| Feb 6, 2022
What is a refugee camp?
Starting my role at IsraAID in the middle of Israel’s first lockdown provided me with a unique experience as an IsraAID staff member, most notably, the lack of international travel. In another time, my first year at IsraAID would have involved at least a couple of visits to our humanitarian missions, except it was 12 months until my first emergency response mission, and another six until I’d meet any of the refugee communities that we work with.
I had built a picture in my head of what a refugee camp looks like. It’s probably similar to the images most people have, of tent cities, of limited access to water and hygiene facilities, and of families and communities that have lived there for years, perhaps even decades. This is what the media likes to tell us, because it captures our attention, but also, because it’s often the truth.
Earlier this month I traveled to Albania to meet some of the 167 Afghan refugees that IsraAID helped evacuate. We ate meals together, shared stories of our families and our education, and I was shown around the “resort” in which they are staying. No matter how different the term “holiday resort” may sound from “refugee camp”, that’s exactly what it is. An off-season Albanian holiday resort on the Adriatic coast currently housing refugees. Staying there are hundreds of people who escaped Afghanistan. That’s hundreds of people living in small apartments, with sufficient access to toilets, showers, and safe drinking water, and likely in Albania for just a few months as their visa requests for a more permanent settlement elsewhere are processed.

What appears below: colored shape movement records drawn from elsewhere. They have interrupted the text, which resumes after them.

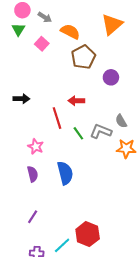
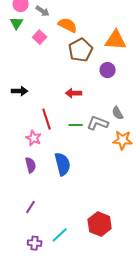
orange triangle: (112, 24) -> (116, 40), moved, turned 45
red line: (57, 118) -> (47, 119), moved
green line: (78, 133) -> (76, 125), turned -56
red hexagon: (88, 234) -> (100, 224), moved

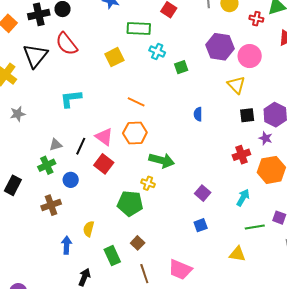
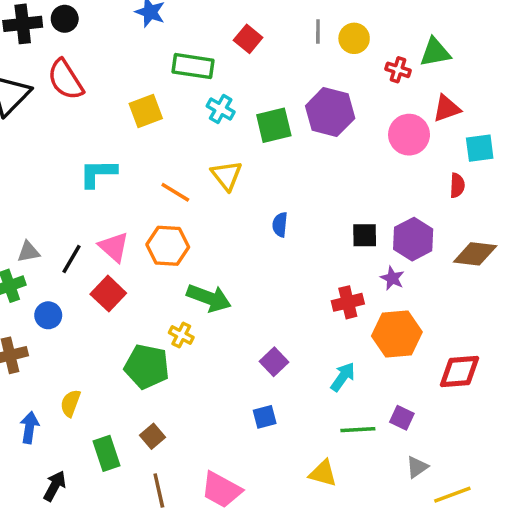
pink circle: (250, 56) -> (409, 135), moved
green square: (181, 67) -> (274, 125), moved, size x1.5
yellow triangle: (236, 85) -> (226, 175), moved
cyan L-shape: (71, 99) -> (98, 173), moved

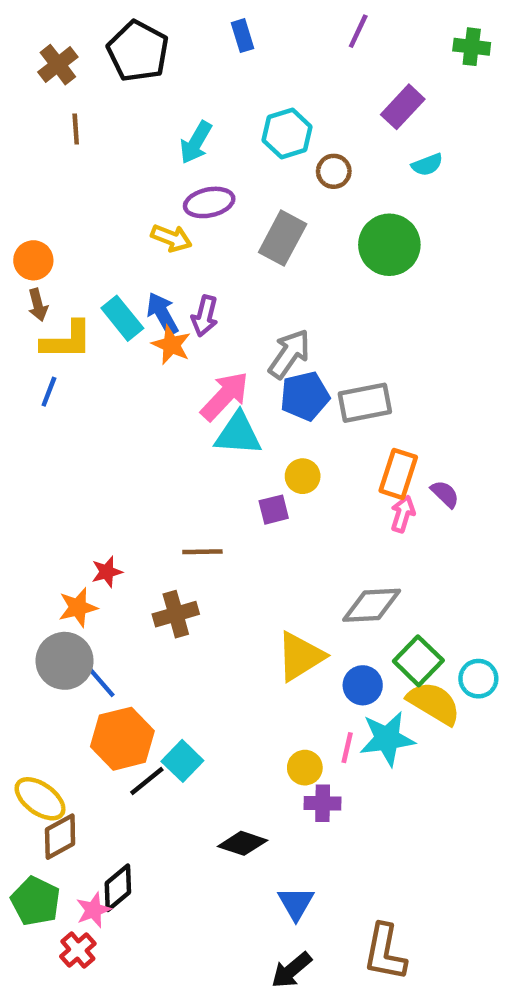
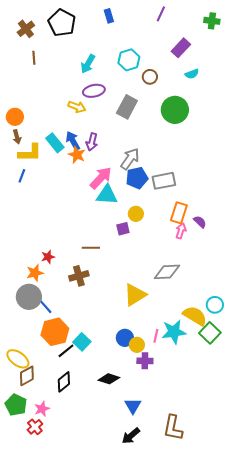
green square: (418, 661) -> (210, 333), moved
blue circle: (363, 685) -> (125, 338), moved
black diamond: (118, 888) -> (64, 382), moved

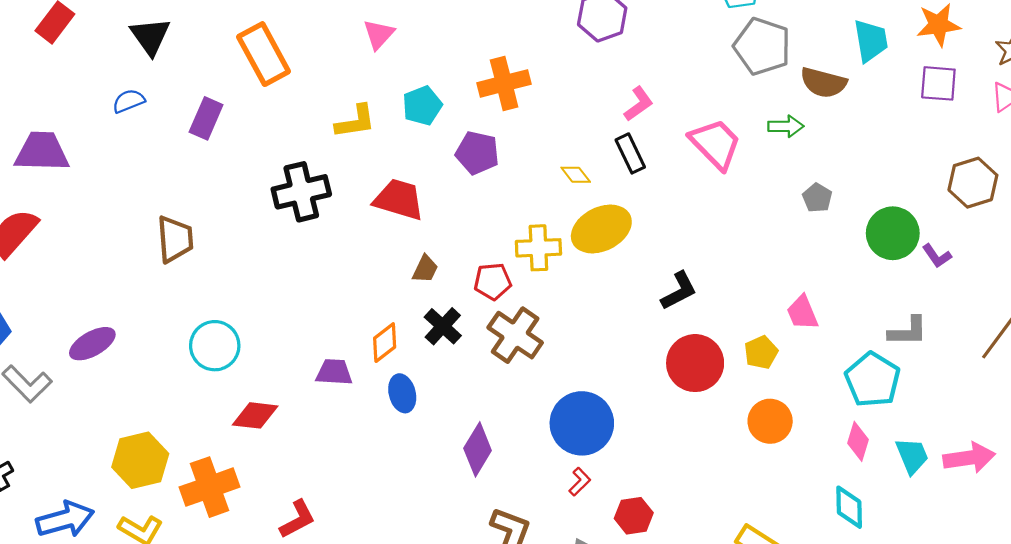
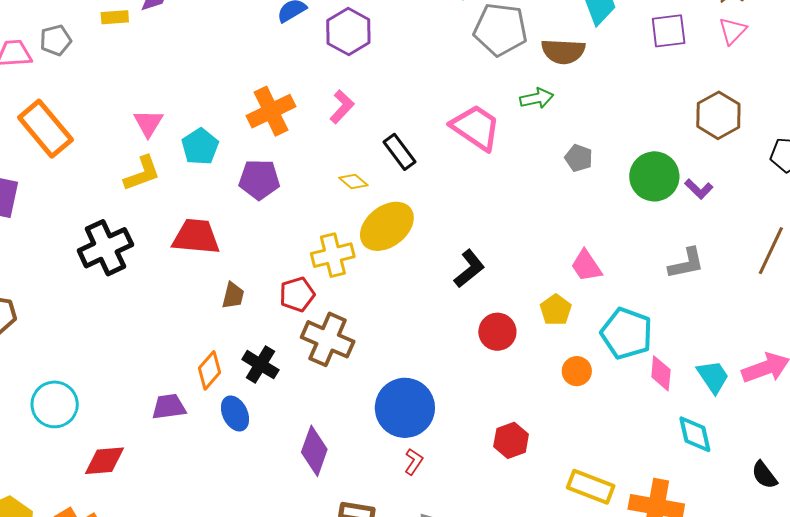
pink triangle: (379, 34) -> (148, 123), moved
pink L-shape: (639, 104) -> (342, 107), moved
black cross: (443, 326) -> (260, 365), moved
red circle: (695, 363) -> (497, 332), size x0.7
cyan pentagon: (873, 380) -> (627, 333), moved
orange circle: (770, 421) -> (577, 371), size x0.7
cyan diamond: (849, 507) -> (695, 434), moved
red hexagon: (634, 516) -> (511, 440), moved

So what really is a refugee camp? And who are the refugees living there? There is a plethora of reasons people become refugees, and an infinite number of stories of what people sacrificed when fleeing their country. J* was a parliamentary aid to a prominent family, G* was a female police officer in a district where it is rare to find female leaders, and R* was a male journalist who ran a women’s news network. What did these people have in common before the Taliban entered Kabul back in August? Possibly not much at all. But after the Taliban took control of Afghanistan, they became part of a newly forged community, created by the necessity to leave Afghanistan and find temporary shelter in Albania, secretly and safely.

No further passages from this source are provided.